Reverse string preserving spaces is a string manipulation problem where the goal is to reverse a given string while preserving the position of spaces within the string.

The steps to find the solution is mentioned below:

Step 1: Get the length of the input string "str".

Step 2: Create a character array called "result" with the same length as "str".

Step 3: Iterate over the string "str" and copy all non-space characters into the "result" array at their respective positions.

Step 4: Iterate over the string "str" again and copy all space characters into the "result" array at their respective positions.

Step 5: Reverse the "result" array by iterating over it from both ends and swapping each character with its corresponding character on the opposite end.

Step 6: Convert the "result" array to a string using the String constructor that takes a character array argument.

Step 7: Return the resulting reversed string.

Implementation

Here is an approach of how to reverse a string while preserving spaces.:

Filename: ReverseStringPreservingSpaces1.java

Output:

public class ReverseStringPreservingSpaces1 {
    public static void main(String[] args) {
        String str = "Hello   World!";
        String reversed = reverseStringPreservingSpaces(str);
        System.out.println(reversed);
    }    
    public static String reverseStringPreservingSpaces(String str) {
        int len = str.length();
        char[] result = new char[len];       
        // Iterate over the string and copy non-space characters into the result array
        for (int i = 0; i < len; i++) {
            if (str.charAt(i) != ' ') {
                result[i] = str.charAt(i);
            }
        }      
        // Iterate over the string again, this time copying spaces into the result array
        for (int i = 0; i < len; i++) {
            if (str.charAt(i) == ' ') {
                result[i] = ' ';
            }
        }
        // Reverse the result array
        for (int i = 0, j = len - 1; i < j; i++, j--) {
            char temp = result[i];
            result[i] = result[j];
            result[j] = temp;
        }        
        // Convert the result array to a string and return it
        return new String(result);
    }
}

Complexity analysis:

Time complexity: The first two for-loops iterate over the input string, each taking O(n) time, where n is the length of the input string. Therefore, the combined time complexity of the first two loops is O(n). The third for-loop that reverses the result array also takes O(n) time, as it iterates over half the length of the array. Finally, converting the result array to a string takes O(n) time. Therefore, the overall time complexity of the program is O(n).

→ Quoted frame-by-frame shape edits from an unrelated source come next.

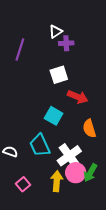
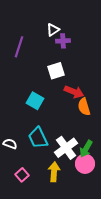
cyan square: (54, 116) -> (35, 101), moved
orange semicircle: (89, 128) -> (84, 107), moved
pink circle: (76, 173) -> (85, 164), moved
green arrow: (90, 173) -> (86, 149), moved

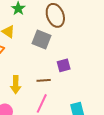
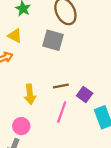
purple square: (64, 65) -> (85, 94), moved, turned -32

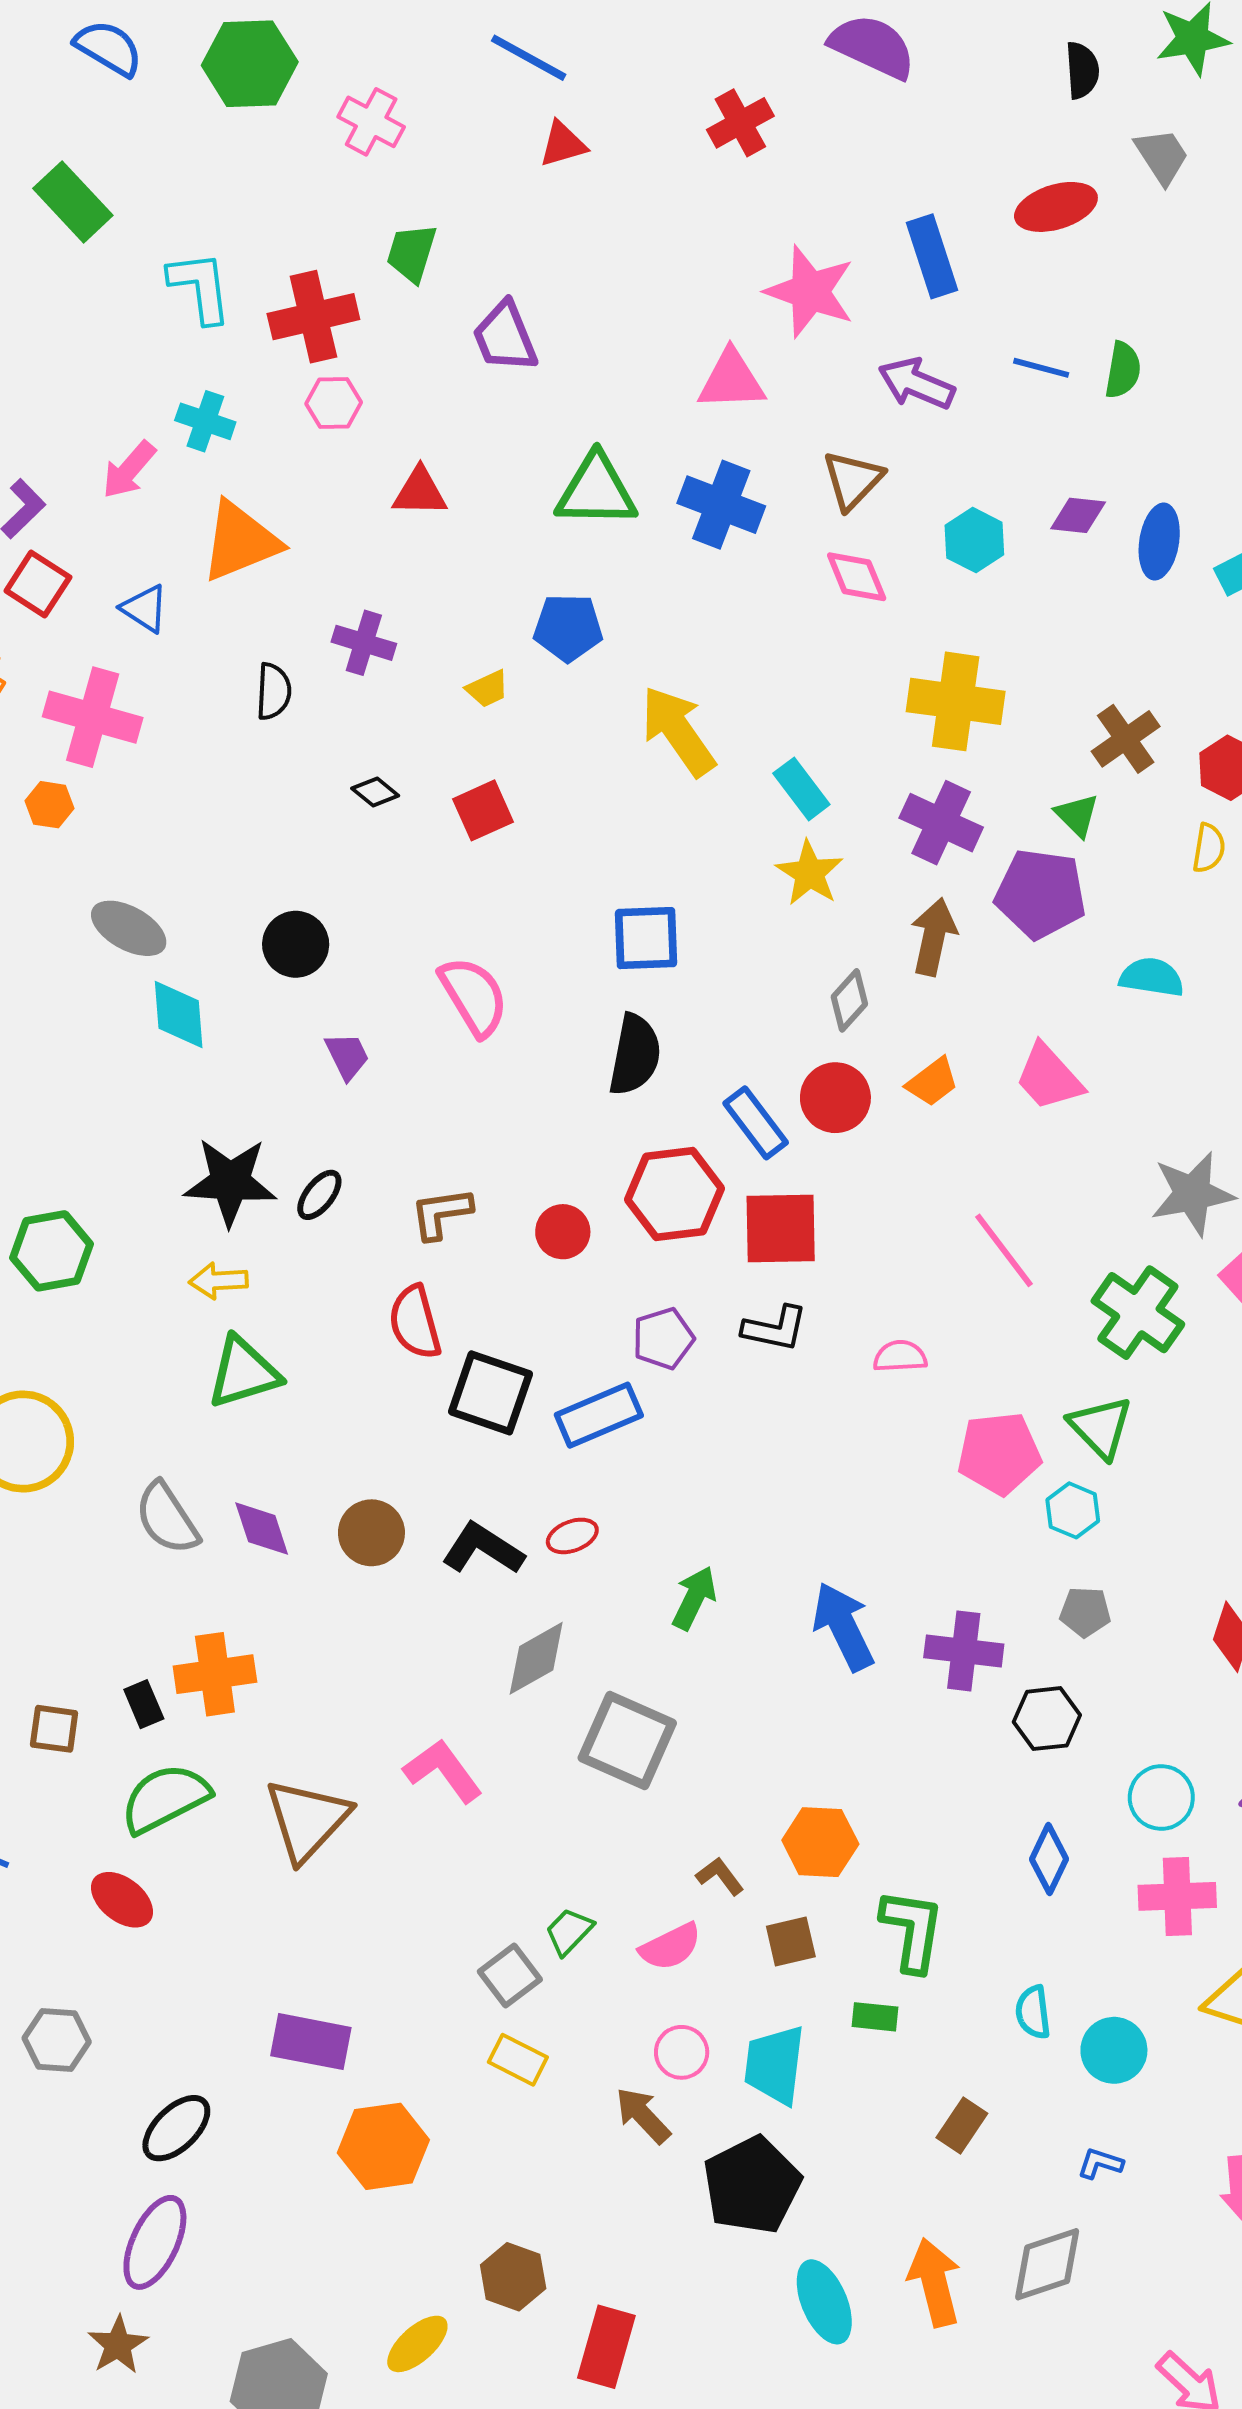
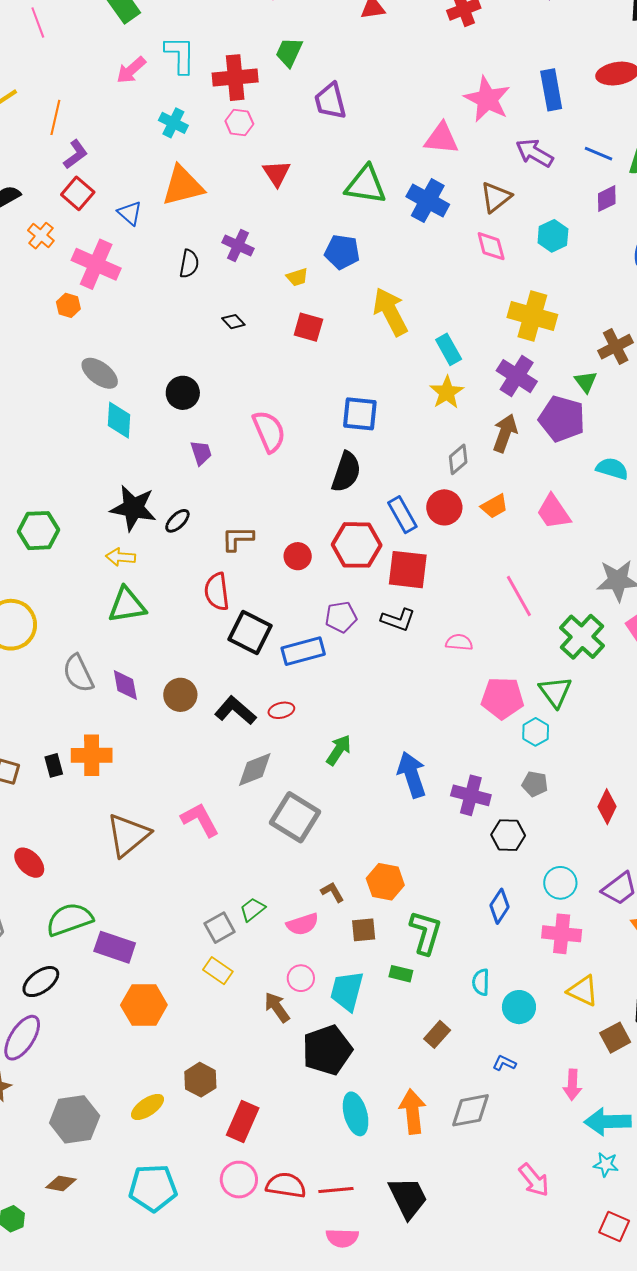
pink arrow: (129, 470) -> (131, 70), moved
red triangle: (420, 492) -> (277, 173), turned 48
purple diamond: (1078, 515) -> (607, 199), moved, turned -40
red square: (483, 810) -> (308, 327), moved, turned 32
green semicircle: (165, 1798) -> (70, 919), moved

Space complexity: The program creates a new character array with a length equal to the length of the input string, which takes O(n) space. Additionally, two integer variables are created for the third for-loop, which takes O(1) space. Therefore, the overall space complexity of the program is O(n).

Approach: Character Array with Two Pointers

Character Array with Two Pointers is an algorithmic technique used to manipulate character arrays by using two pointers that move towards each other from opposite ends of the array. The technique is particularly useful for solving problems involving string manipulation and can be used to efficiently reverse a string, check if a string is a palindrome, and remove duplicate characters from a string, among other things.

The steps to find the solution is mentioned below:

Step 1: Convert the input string into a character array using the toCharArray() method.

Step 2: Define two pointers for swapping characters, one at the beginning of the array (left) and the other at the end of the array (right).

Step 3: Iterate over the array using a while loop until the left and right pointers meet:

  • If the characters at the left and right pointers are both spaces, simply swap them and move both pointers inward one step.
  • If the character at the left pointer is a space, move the left pointer to the right one step.
  • If the character at the right pointer is a space, move the right pointer to the left one step.
  • If neither character is a space, swap them and move both pointers inward one step.

Step 4: Convert the character array back to a string using the String constructor that takes a character array as input.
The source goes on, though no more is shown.